10
votes

I am asking this Question in reference to my question:

spring singleton scope

Spring singleton is defined in reference manual as per container per bean.

per container means if we do like:

ApplicationContext context = new ClassPathXmlApplicationContext("Beans.xml")
MyBean myobj=(MyBean)context.getBean("myBean"); //myBean is of singleton scope.
MyBean myobj1=(MyBean)context.getBean("myBean");

Beans.xml:

<bean id="myBean" class="MyBean"/>

Then myobj==myobj1 will come out to true.Means both pointing to same instance.

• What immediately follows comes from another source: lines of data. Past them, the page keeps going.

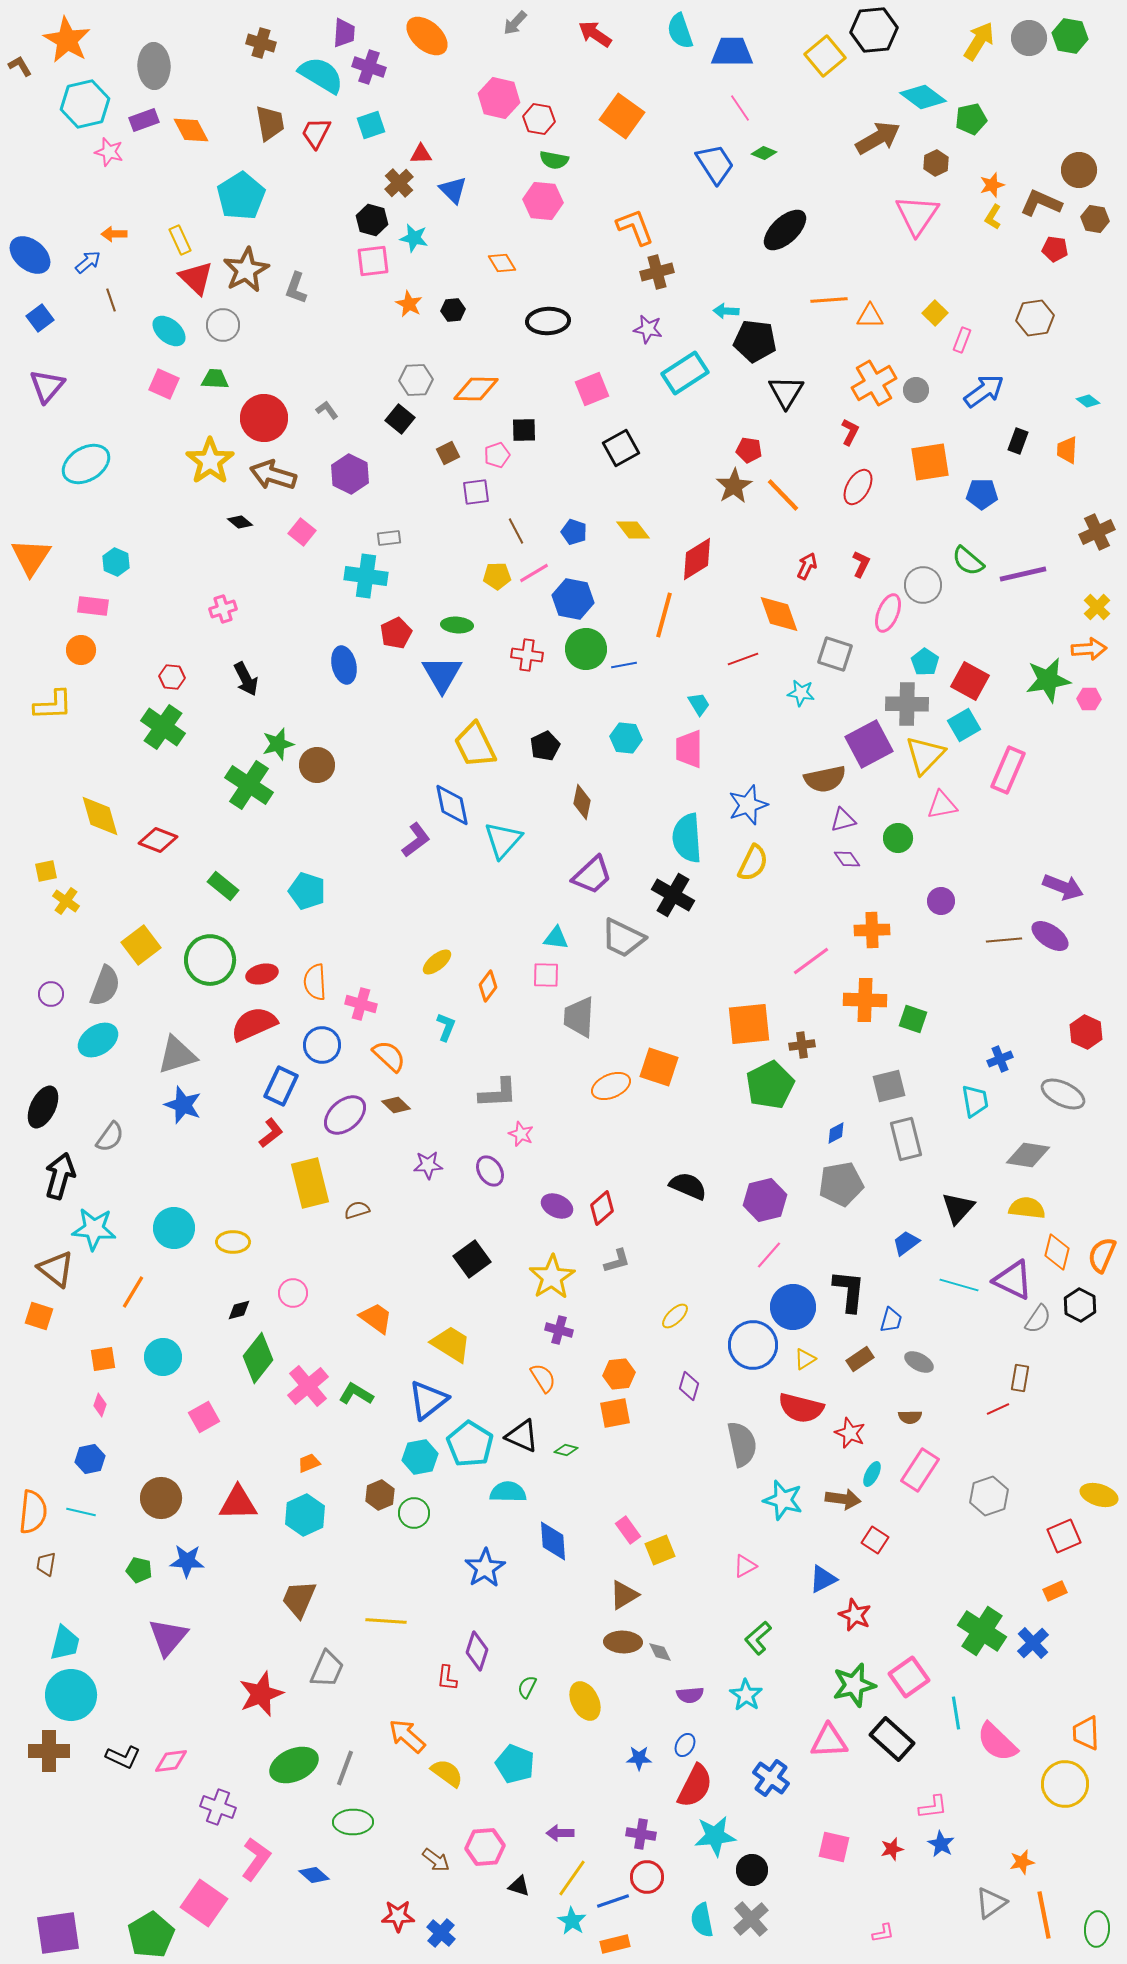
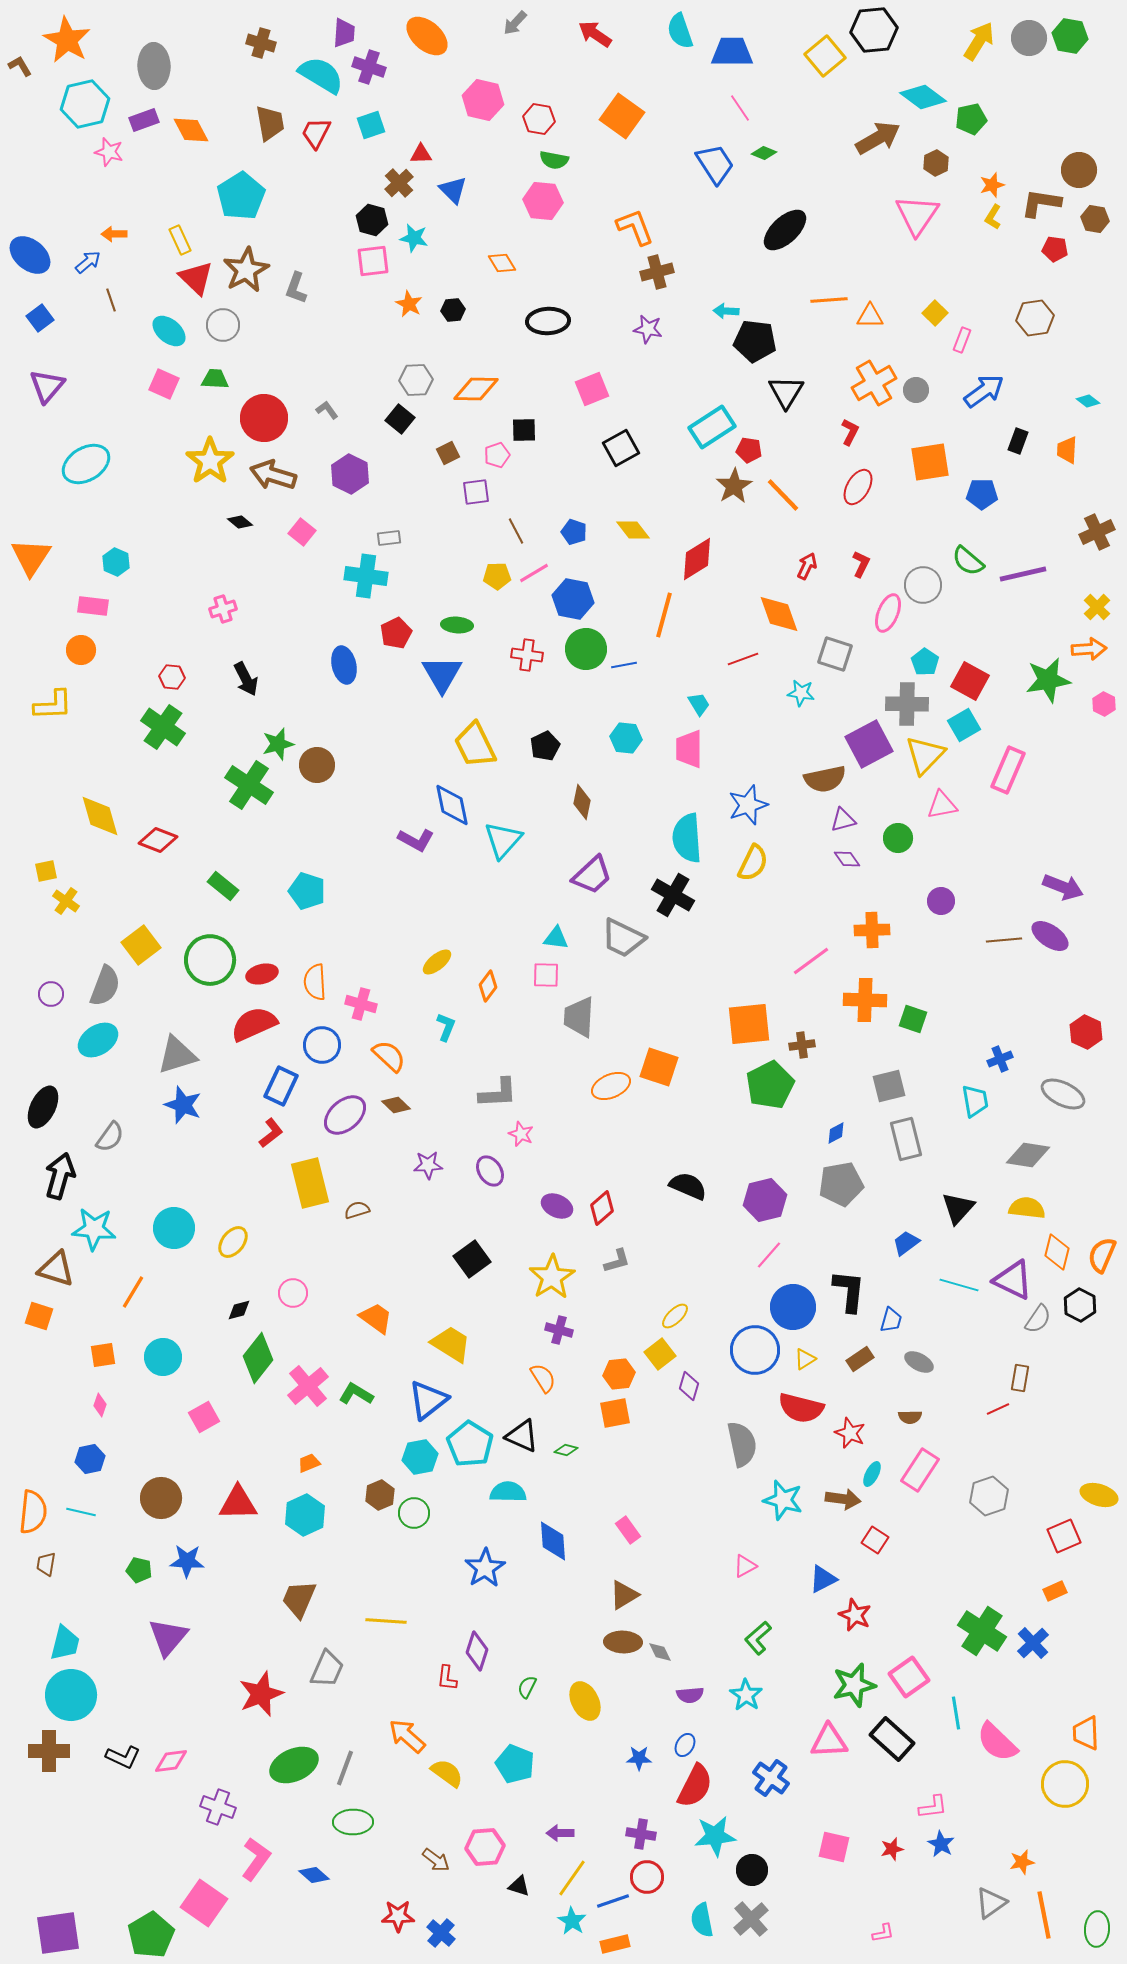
pink hexagon at (499, 98): moved 16 px left, 2 px down
brown L-shape at (1041, 203): rotated 15 degrees counterclockwise
cyan rectangle at (685, 373): moved 27 px right, 54 px down
pink hexagon at (1089, 699): moved 15 px right, 5 px down; rotated 25 degrees clockwise
purple L-shape at (416, 840): rotated 66 degrees clockwise
yellow ellipse at (233, 1242): rotated 52 degrees counterclockwise
brown triangle at (56, 1269): rotated 21 degrees counterclockwise
blue circle at (753, 1345): moved 2 px right, 5 px down
orange square at (103, 1359): moved 4 px up
yellow square at (660, 1550): moved 196 px up; rotated 16 degrees counterclockwise
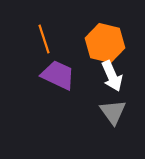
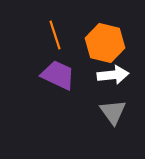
orange line: moved 11 px right, 4 px up
white arrow: moved 1 px right, 1 px up; rotated 72 degrees counterclockwise
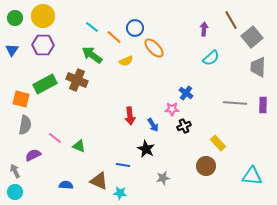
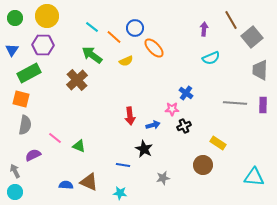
yellow circle: moved 4 px right
cyan semicircle: rotated 18 degrees clockwise
gray trapezoid: moved 2 px right, 3 px down
brown cross: rotated 25 degrees clockwise
green rectangle: moved 16 px left, 11 px up
blue arrow: rotated 72 degrees counterclockwise
yellow rectangle: rotated 14 degrees counterclockwise
black star: moved 2 px left
brown circle: moved 3 px left, 1 px up
cyan triangle: moved 2 px right, 1 px down
brown triangle: moved 10 px left, 1 px down
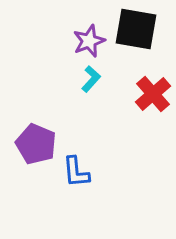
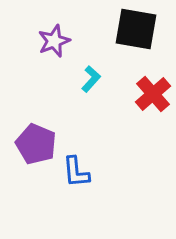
purple star: moved 35 px left
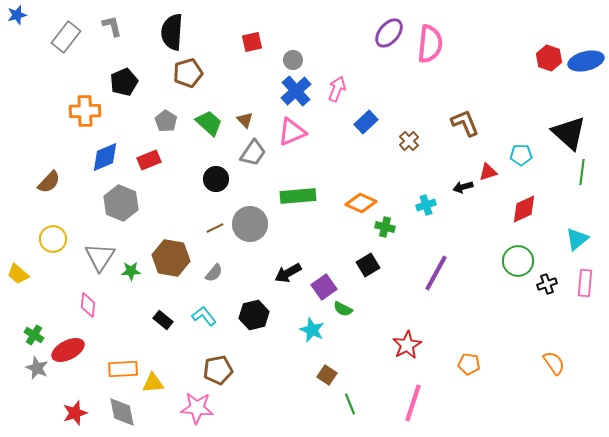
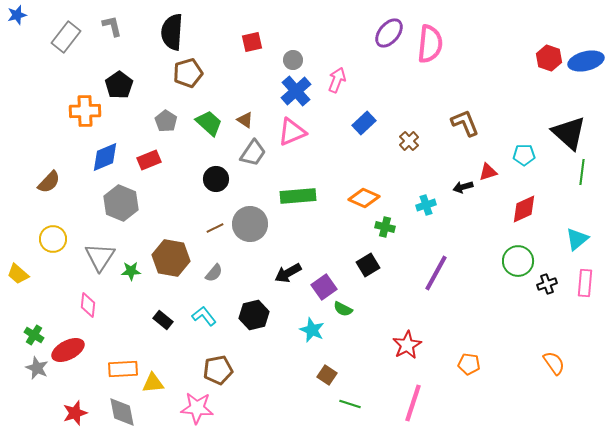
black pentagon at (124, 82): moved 5 px left, 3 px down; rotated 12 degrees counterclockwise
pink arrow at (337, 89): moved 9 px up
brown triangle at (245, 120): rotated 12 degrees counterclockwise
blue rectangle at (366, 122): moved 2 px left, 1 px down
cyan pentagon at (521, 155): moved 3 px right
orange diamond at (361, 203): moved 3 px right, 5 px up
green line at (350, 404): rotated 50 degrees counterclockwise
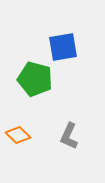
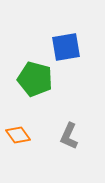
blue square: moved 3 px right
orange diamond: rotated 10 degrees clockwise
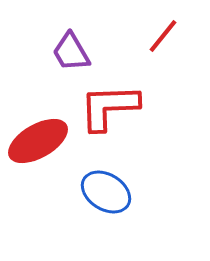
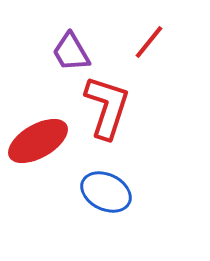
red line: moved 14 px left, 6 px down
red L-shape: moved 2 px left; rotated 110 degrees clockwise
blue ellipse: rotated 6 degrees counterclockwise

For per bean part of phrase per container per bean i was somewhat confused. Am i right in following for per bean :

If we do like

ApplicationContext context = new ClassPathXmlApplicationContext("Beans.xml")
MyBean myobj=(MyBean)context.getBean("myBean"); 
MyBean myobj1=(MyBean)context.getBean("mySecondBean");

Beans.xml:

<bean id="myBean" class="MyBean"/>
<bean id="mySecondBean" class="MyBean"/>

Then myobj==myobj1 will come out to false. Means then they are two different instances?

3

3 Answers

6
votes

That is correct.

If it helps, you can also think of Spring beans as Instances that you would've otherwise created manually in your Java code using the constructor.

By defining the bean in the Spring XML file, that bean (Instance) gets registered with Spring's App Context and then that instance can be passed around to the other areas of the code.

By creating a new bean, you are effectively creating a new instance. So potentially you could create any number of beans (Instances) of the same class

0
votes

myBean is a Spring singleton in the sense of every call to beans.getBean("myBean") will allways return the same instance. And mySecondBeanhaving a different id is another Spring singleton. You can have different singleton beans of same class in the same ApplicationContext .

-1
votes

Yes, you're right. Testing it would have told you.